Fighting the decline: 3 gastroenterologists on standing up to reimbursement pressure

From turning to alternative payment models to maximizing value-based payments, three gastroenterologists share strategies to fight the decline in reimbursement and maintain revenue.

 

Ask a Gastroenterologist is a weekly series of questions posed to GI physicians around the country on business and clinical issues affecting the field of gastroenterology. We invite all gastroenterologists to submit responses.

Next week's question: What is the most important quality of a successful gastroenterologist?

Please submit responses to Carrie Pallardy at cpallardy@beckershealthcare.com by Thursday, April 9, at 5 p.m. CST.

Dr. Larry Good Larry Good, MD, FACG, founder, CEO Good Pharmaceutical Development, CEO, Compassionate Care Center of New York: Strategies to combat declining reimbursement are diverse. Some well-established physicians can opt out of insurance all together, reduce the volume of their practice, set fair and reasonable private fees and maintain or increase their practice incomes. For younger physicians or those with weaker practices, the only options are a paradigm shift in practice management.

Some practices can coalesce into Independent Practice Associations to attempt to negotiate better fees or reimbursements. Investment in surgery or endoscopy has helped many gastroenterologists in the past, but those fees are being reduced as well. Institutional practice as an employed physician will be the inevitable choice for many. Some may use this crisis as a stimulus to reinvent themselves and change careers, not always a negative outcome.                

Timothy Miller, MD, Lubbock Digestive Disease Associates, South Plains Endoscopy Center, St. Joseph HoagDr. Timothy Miller Health at Covenant Medical Center (Lubbock, Texas): Reimbursement across all medical specialties is declining. Just last year, reimbursement for upper endoscopy was significantly cut. Payment rates for colonoscopy are up for review by CMS in the next year and may face cuts as well.  

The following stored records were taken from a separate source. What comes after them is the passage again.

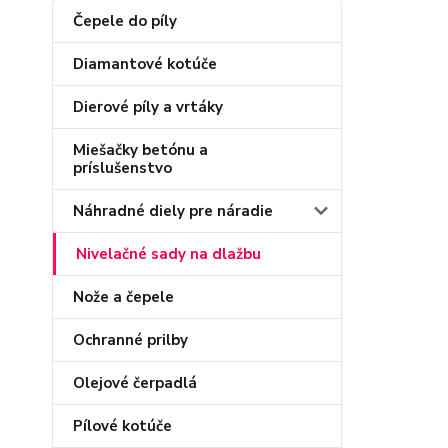
Čepele do píly
Diamantové kotúče
Dierové píly a vrtáky
Miešačky betónu a
príslušenstvo
Náhradné diely pre náradie
Nivelačné sady na dlažbu
Nože a čepele
Ochranné prilby
Olejové čerpadlá
Pílové kotúče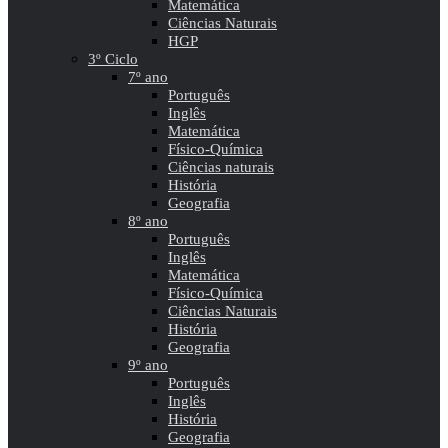
Matemática
Ciências Naturais
HGP
3º Ciclo
7º ano
Português
Inglês
Matemática
Físico-Química
Ciências naturais
História
Geografia
8º ano
Português
Inglês
Matemática
Físico-Química
Ciências Naturais
História
Geografia
9º ano
Português
Inglês
História
Geografia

In the short term, our excellent GI societies, including the American College of Gastroenterology, American Gastroenterological Association, and American Society for Gastrointestinal Endoscopy are continually meeting with political leaders and policy makers to reinforce the message that colonoscopies are proven to prevent colon cancer and thus, save lives.  If anything, further emphasis on colorectal cancer screening should be placed, and higher reimbursement for colonoscopy should be considered in order to decrease the financial burden of colon cancer treatment down the line.  

In the long term, GI physicians will have some control over our individual reimbursement, based on the quality of our work. Payers, starting with the government, will reimburse at lower rates when certain quality measures are not met. Specific examples of quality measures for screening colonoscopy include adenoma detection rate, cecal intubation rate, cecal withdrawal time and documentation of bowel prep quality. It will also be important to perform screening colonoscopies at the appropriate interval, as set forth by our society guidelines. Meeting and exceeding these quality measures will not only benefit our patients, but likely will result in higher reimbursement rates as well.
 
Dr. Julie Servoss Julie Servoss, MD, MPH, medical director, EMA Gastroenterology: The best way for GI physicians to combat declining reimbursement is to not only think of your medical practice as a place you treat patients, but also as a business. We successfully completed medical school and post-graduate training, but in most cases how to operate a profitable business was not included in the curriculum. Certainly part of having a thriving medical practice is treating your patients well, but it's not everything these days. It's important to market your business to not only sustain the number of current patients but also increase your patient base to help maximize reimbursement.

But, probably the most important item to really understand is how the regulatory and compliance changes have the ability to significantly affect your bottom line. ICD-10, Meaningful Use, PQRS and the recent shift from paying for quantity to paying for quality aren't items to be delegated to your office manager or front office staff. The best option you have is to invest in an electronic health record system that automates all of these requirements, and accurately captures the work you do without under or over billing. Paper just isn't an option any more. Period. And most EHR systems on the market aren't equipped to handle PQRS, ICD-10, Meaningful Use and quality reporting with ease. Capturing structured patient data at the point of care will eliminate most if not all of the headaches associated with the multitude of changes that are getting ready to hit our practices.

Ask your EHR system vendors what their solutions are, how easy they are to use, how much time each will take how much it will cost to upgrade the system. If you're not satisfied with the answer, do some research, and don't let the fear of changing systems get in the way of running your practice efficiently. Don't let sunk costs sink your business.